Journal of Neuro-Ophthalmology:
Shimada, Yoshiaki MD; Shibuya, Masayuki MD; Ohki, Ryutaro MD; Yoneya, Shin MD; Nakamura, Yuichi MD
Departments of Ophthalmology (YS, MS, RO, SY) and Hematology (YN), Saitama Medical School, Saitama, Japan.
Address correspondence to Yoshiaki Shimada, MD, Department of Ophthalmology, Saitama Medical School, 38 Morohongo, Moroyama, Iruma, Saitama 350-0495, Japan; E-mail: email@example.com
A 51-year-old man had reduced vision and bilateral optic disc swelling as the initial clinical manifestation of multiple myeloma. Brain imaging failed to disclose any abnormalities. Before any therapy was begun, visual function began to improve substantially.
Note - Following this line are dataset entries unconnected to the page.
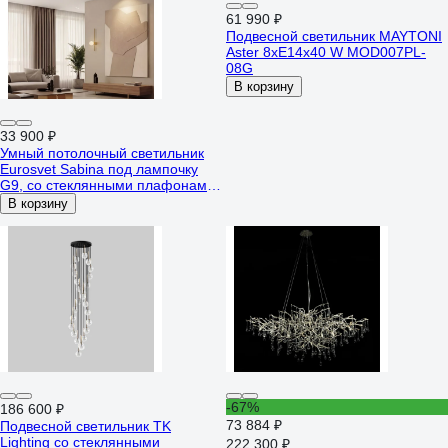
61 990 ₽
Подвесной светильник MAYTONI
Aster 8хE14x40 W MOD007PL-
08G
В корзину
33 900 ₽
Умный потолочный светильник
Eurosvet Sabina под лампочку
G9, со стеклянными плафонами
302001/12 латунь a072017
В корзину
-67%
186 600 ₽
73 884 ₽
Подвесной светильник TK
Lighting со стеклянными
222 300 ₽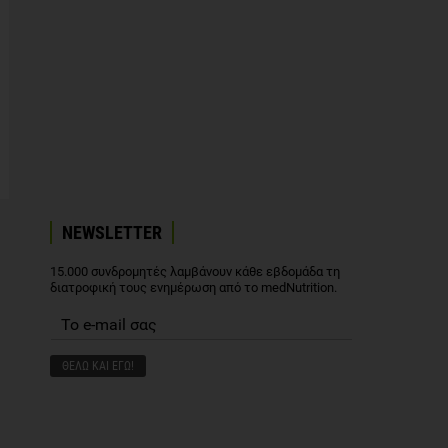
NEWSLETTER
15.000 συνδρομητές λαμβάνουν κάθε εβδομάδα τη
διατροφική τους ενημέρωση από το medNutrition.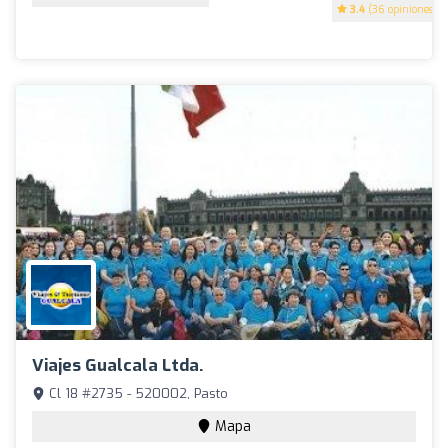
3.4
(36 opiniones)
Viajes Gualcala Ltda.
Cl 18 #2735 - 520002, Pasto
Mapa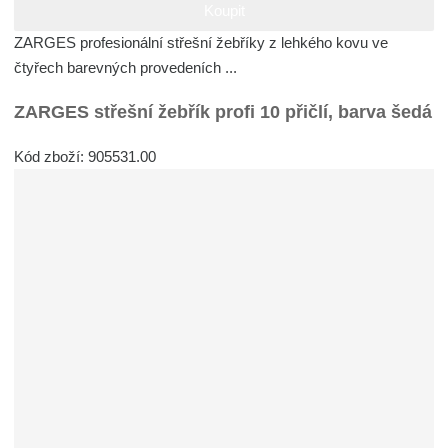
Koupit
ZARGES profesionální střešní žebříky z lehkého kovu ve
čtyřech barevných provedeních ...
ZARGES střešní žebřík profi 10 přičlí, barva šedá
Kód zboží: 905531.00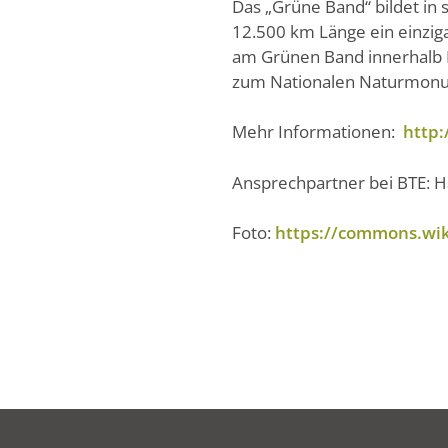
Das „Grüne Band“ bildet in
12.500 km Länge ein einzig
am Grünen Band innerhalb D
zum Nationalen Naturmonu
Mehr Informationen:
http
Ansprechpartner bei BTE: Ha
Foto:
https://commons.wi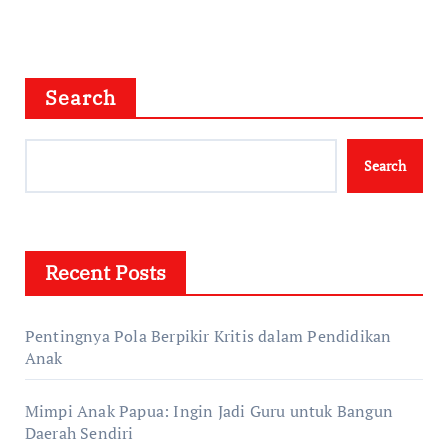
Search
Search
Recent Posts
Pentingnya Pola Berpikir Kritis dalam Pendidikan
Anak
Mimpi Anak Papua: Ingin Jadi Guru untuk Bangun
Daerah Sendiri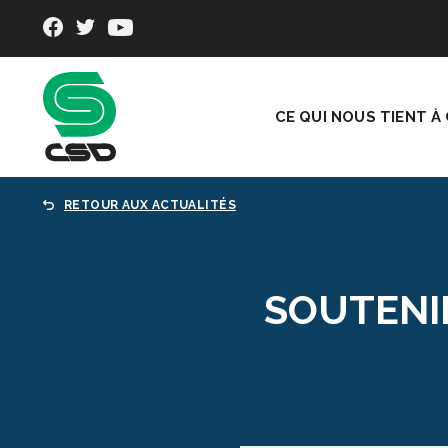
CE QUI NOUS TIENT À
RETOUR AUX ACTUALITÉS
SOUTENIR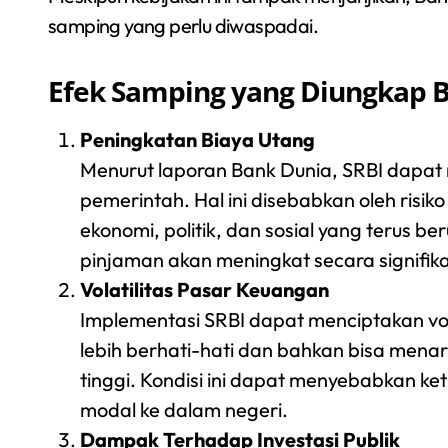
samping yang perlu diwaspadai.
Efek Samping yang Diungkap 
Peningkatan Biaya Utang
Menurut laporan Bank Dunia, SRBI dapat
pemerintah. Hal ini disebabkan oleh risik
ekonomi, politik, dan sosial yang terus ber
pinjaman akan meningkat secara signifi
Volatilitas Pasar Keuangan
Implementasi SRBI dapat menciptakan vol
lebih berhati-hati dan bahkan bisa menari
tinggi. Kondisi ini dapat menyebabkan k
modal ke dalam negeri.
Dampak Terhadap Investasi Publik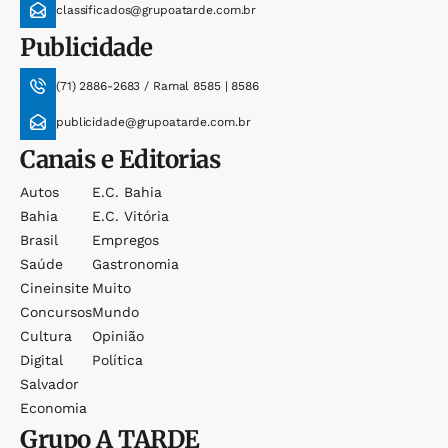
classificados@grupoatarde.com.br
Publicidade
(71) 2886-2683 / Ramal 8585 | 8586
publicidade@grupoatarde.com.br
Canais e Editorias
Autos
E.c. Bahia
Bahia
E.c. Vitória
Brasil
Empregos
Saúde
Gastronomia
Cineinsite
Muito
Concursos
Mundo
Cultura
Opinião
Digital
Política
Salvador
Economia
Grupo
A TARDE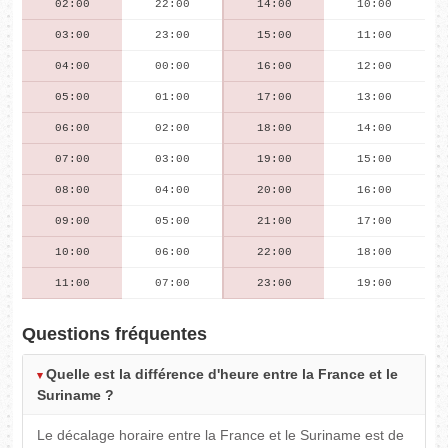
02:00
22:00
14:00
10:00
03:00
23:00
15:00
11:00
04:00
00:00
16:00
12:00
05:00
01:00
17:00
13:00
06:00
02:00
18:00
14:00
07:00
03:00
19:00
15:00
08:00
04:00
20:00
16:00
09:00
05:00
21:00
17:00
10:00
06:00
22:00
18:00
11:00
07:00
23:00
19:00
Questions fréquentes
Quelle est la différence d'heure entre la France et le
Suriname ?
Le décalage horaire entre la France et le Suriname est de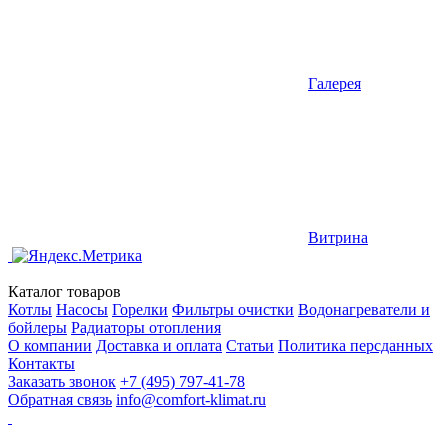
Галерея
Витрина
Каталог товаров
Котлы
Насосы
Горелки
Фильтры очистки
Водонагреватели и
бойлеры
Радиаторы отопления
О компании
Доставка и оплата
Статьи
Политика персданных
Контакты
Заказать звонок
+7 (495) 797-41-78
Обратная связь
info@comfort-klimat.ru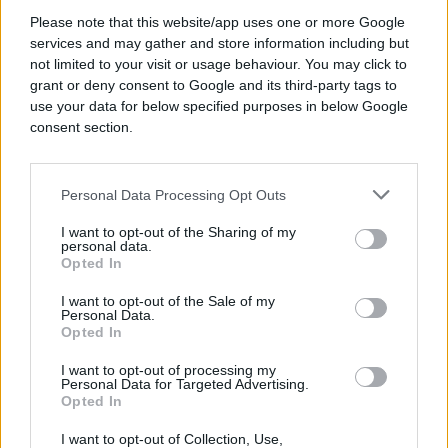
Preporuka je da konzumirate svaki dan po šoljicu
Please note that this website/app uses one or more Google
svježe nasjeckane sirove cvekle kako biste
services and may gather and store information including but
povećali broj crvenih krvnih zrnaca. Jedna šoljica
not limited to your visit or usage behaviour. You may click to
ovog povrća sadrži 1,1mg gvožđa, što zadovoljava 6
grant or deny consent to Google and its third-party tags to
use your data for below specified purposes in below Google
odsto dnevnih potreba za tim mineralom.
consent section.
Personal Data Processing Opt Outs
I want to opt-out of the Sharing of my
personal data.
Opted In
I want to opt-out of the Sale of my
Personal Data.
Opted In
I want to opt-out of processing my
Personal Data for Targeted Advertising.
Opted In
I want to opt-out of Collection, Use,
Aminokiselina betain iz cvekle štiti vaše ćelije od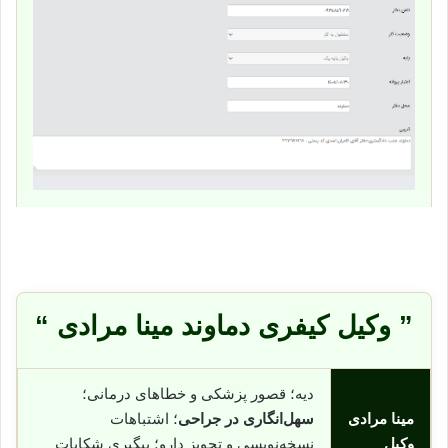
” وکیل کیفری دماوند مینا مرادی “
دیه؛ قصور پزشکی و خطاهای درمانی؛
مینا مرادی
سهل‌انگاری در جراحی
؛ اشتباهات
وکیل
نسخه‌نویسی و تجویز دارو؛ پیگیری شکایات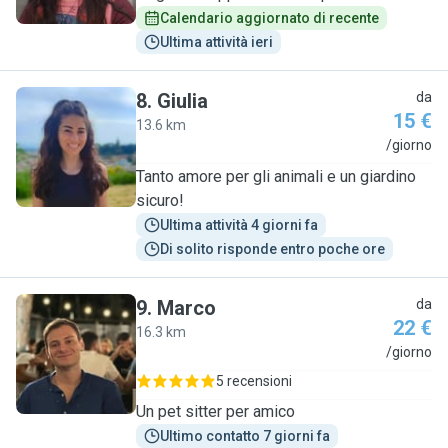
Calendario aggiornato di recente
Ultima attività ieri
8
.
Giulia
da
15 €
13.6 km
G
/giorno
Tanto amore per gli animali e un giardino
sicuro!
Ultima attività 4 giorni fa
Di solito risponde entro poche ore
9
.
Marco
da
22 €
16.3 km
M
/giorno
5 recensioni
Un pet sitter per amico
Ultimo contatto 7 giorni fa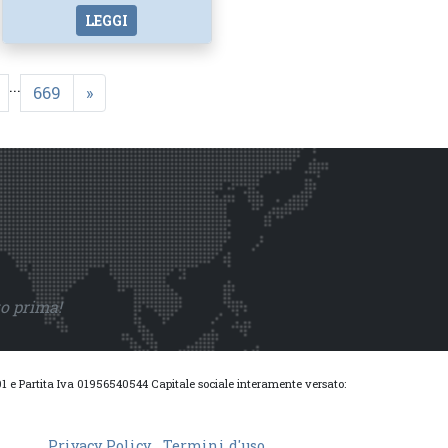
LEGGI
...
669
»
to prima!
0001 e Partita Iva 01956540544 Capitale sociale interamente versato:
Privacy Policy
Termini d'uso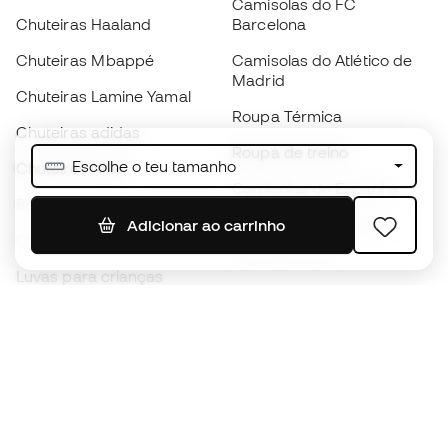
Camisolas do FC
Chuteiras Haaland
Barcelona
Chuteiras Mbappé
Camisolas do Atlético de
Madrid
Chuteiras Lamine Yamal
Roupa Térmica
Chuteiras adidas
Roupa de treino
Escolhe o teu tamanho
Chuteiras Nike
Camisolas de Espanha
Bolas de futebol
Camisolas de futebol
Adicionar ao carrinho
Chuteiras para crianças
Impermeáveis
Luvas para crianças
Caneleiras
Sapatilhas para crianças
Roupa de guarda-redes
Roupa de futebol para
crianças
Black Friday
Luvas de guarda-redes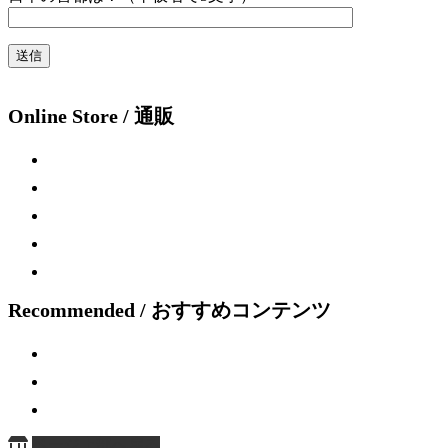
Online Store / 通販
Recommended / おすすめコンテンツ
ページ上部へ戻る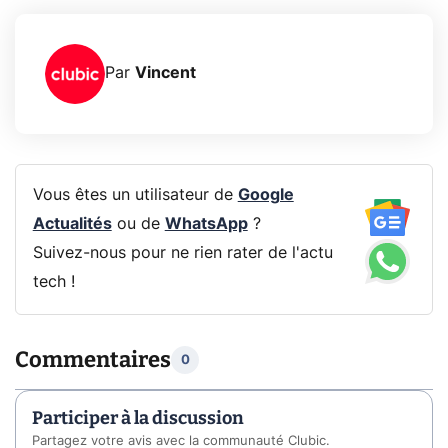
Par
Vincent
Vous êtes un utilisateur de
Google
Actualités
ou de
WhatsApp
?
Suivez-nous pour ne rien rater de l'actu
tech !
Commentaires
0
Participer à la discussion
Partagez votre avis avec la communauté Clubic.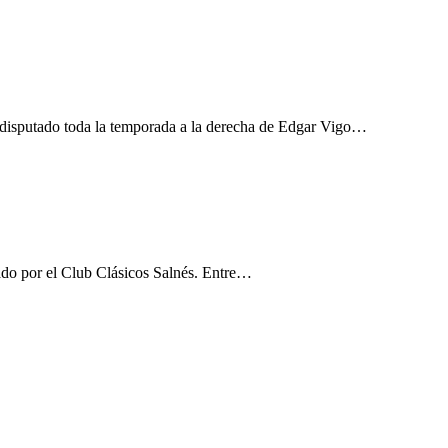
disputado toda la temporada a la derecha de Edgar Vigo…
zado por el Club Clásicos Salnés. Entre…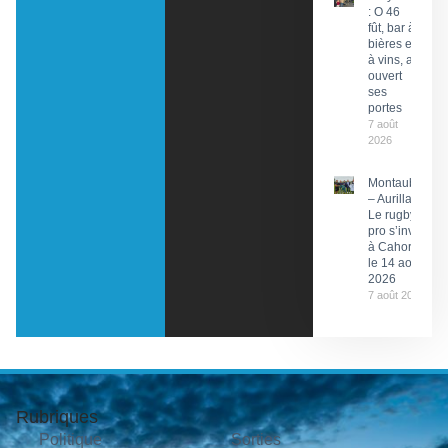
: O 46
fût, bar à
bières et
à vins, a
ouvert
ses
portes
7 août
2026
Montauban
– Aurillac :
Le rugby
pro s’invite
à Cahors
le 14 août
2026
7 août 2026
Rubriques
Politique
Sorties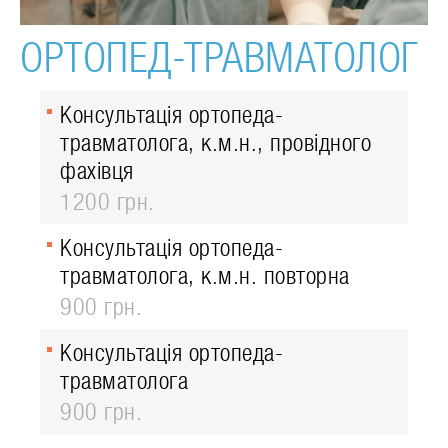
ОРТОПЕД-ТРАВМАТОЛОГ
Консультація ортопеда-
травматолога, к.м.н., провідного
фахівця
1200 грн.
Консультація ортопеда-
травматолога, к.м.н. повторна
900 грн.
Консультація ортопеда-
травматолога
900 грн.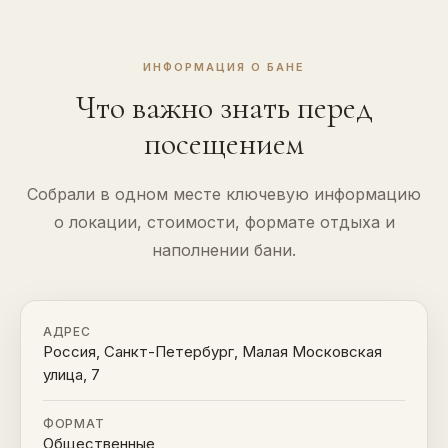
ИНФОРМАЦИЯ О БАНЕ
Что важно знать перед
посещением
Собрали в одном месте ключевую информацию
о локации, стоимости, формате отдыха и
наполнении бани.
АДРЕС
Россия, Санкт-Петербург, Малая Московская
улица, 7
ФОРМАТ
Общественные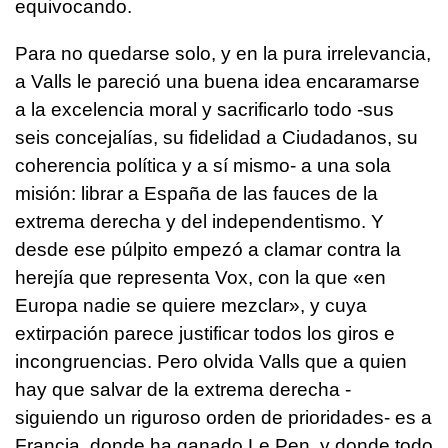
equivocando.
Para no quedarse solo, y en la pura irrelevancia,
a Valls le pareció una buena idea encaramarse
a la excelencia moral y sacrificarlo todo -sus
seis concejalías, su fidelidad a Ciudadanos, su
coherencia política y a sí mismo- a una sola
misión: librar a España de las fauces de la
extrema derecha y del independentismo. Y
desde ese púlpito empezó a clamar contra la
herejía que representa Vox, con la que «en
Europa nadie se quiere mezclar», y cuya
extirpación parece justificar todos los giros e
incongruencias. Pero olvida Valls que a quien
hay que salvar de la extrema derecha -
siguiendo un riguroso orden de prioridades- es a
Francia, donde ha ganado Le Pen, y donde todo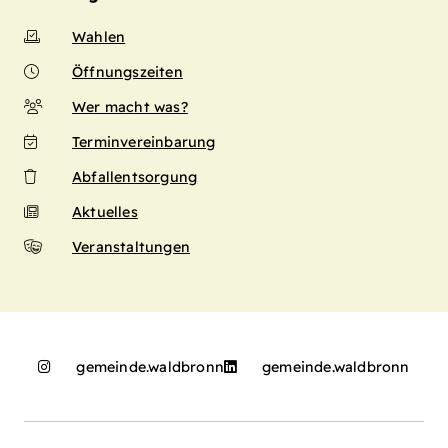
Wahlen
Öffnungszeiten
Wer macht was?
Terminvereinbarung
Abfallentsorgung
Aktuelles
Veranstaltungen
gemeinde.waldbronn
gemeinde.waldbronn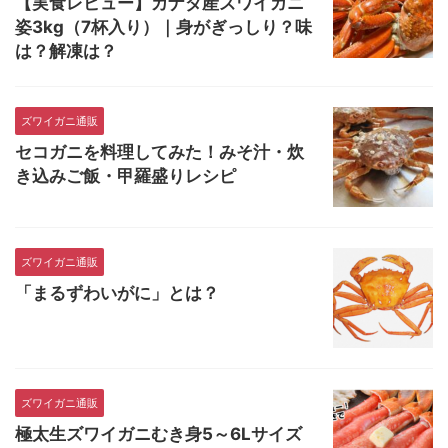
【実食レビュー】カナダ産ズワイガニ
姿3kg（7杯入り）｜身がぎっしり？味
は？解凍は？
ズワイガニ通販
セコガニを料理してみた！みそ汁・炊
き込みご飯・甲羅盛りレシピ
ズワイガニ通販
「まるずわいがに」とは？
ズワイガニ通販
極太生ズワイガニむき身5～6Lサイズ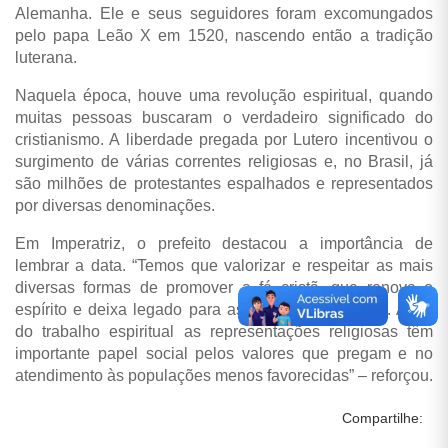
Alemanha. Ele e seus seguidores foram excomungados
pelo papa Leão X em 1520, nascendo então a tradição
luterana.
Naquela época, houve uma revolução espiritual, quando
muitas pessoas buscaram o verdadeiro significado do
cristianismo. A liberdade pregada por Lutero incentivou o
surgimento de várias correntes religiosas e, no Brasil, já
são milhões de protestantes espalhados e representados
por diversas denominações.
Em Imperatriz, o prefeito destacou a importância de
lembrar a data. “Temos que valorizar e respeitar as mais
diversas formas de promover a fé cristã, que renova o
espírito e deixa legado para as próximas gerações. Além
do trabalho espiritual as representações religiosas têm
importante papel social pelos valores que pregam e no
atendimento às populações menos favorecidas” – reforçou.
Compartilhe: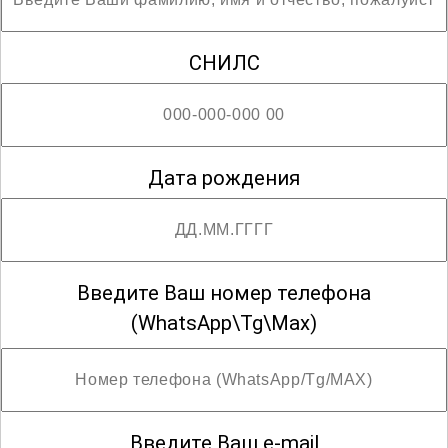
развитии эффективных
образовательных стратегий.
СНИЛС
Присоединяйтесь к программе и
откройте для себя новые горизонты в
образовательной и психологической
практике!
Дата рождения
Введите Ваш номер телефона
(WhatsApp\Tg\Max)
Введите Ваш e-mail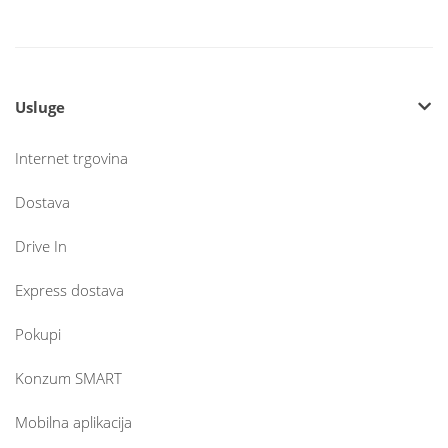
Usluge
Internet trgovina
Dostava
Drive In
Express dostava
Pokupi
Konzum SMART
Mobilna aplikacija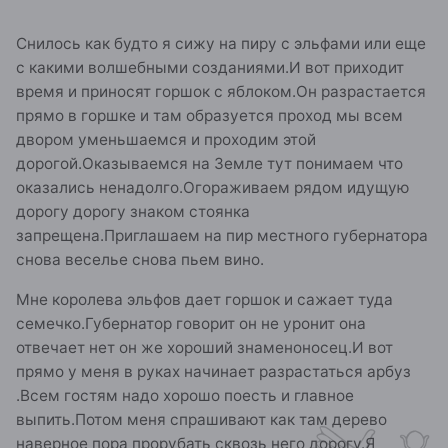
Снилось как будто я сижу на пиру с эльфами или еще
с какими волшебными созданиями.И вот приходит
время и приносят горшок с яблоком.Он разрастается
прямо в горшке и там образуется проход мы всем
двором уменьшаемся и проходим этой
дорогой.Оказываемся на Земле тут понимаем что
оказались ненадолго.Огораживаем рядом идущую
дорогу дорогу знаком стоянка
запрещена.Приглашаем на пир местного губернатора
снова веселье снова пьем вино.
Мне королева эльфов дает горшок и сажает туда
семечко.Губернатор говорит он не уронит она
отвечает нет он же хороший знаменоносец.И вот
прямо у меня в руках начинает разрастаться арбуз
.Всем гостям надо хорошо поесть и главное
выпить.Потом меня спрашивают как там дерево
наверное пора прорубать сквозь него дорогу.Я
Three months after chemotherapy was started, visual function and optic disc appearance returned to near normal. There were no features to suggest polyneuropathy-organomegaly-endocrinopathy-M protein-skin changes (POEMS) syndrome. Visual loss in myeloma is usually caused by compression or infiltration of the optic nerves by tumor. The mechanism of the optic neuropathy in this case remains unknown.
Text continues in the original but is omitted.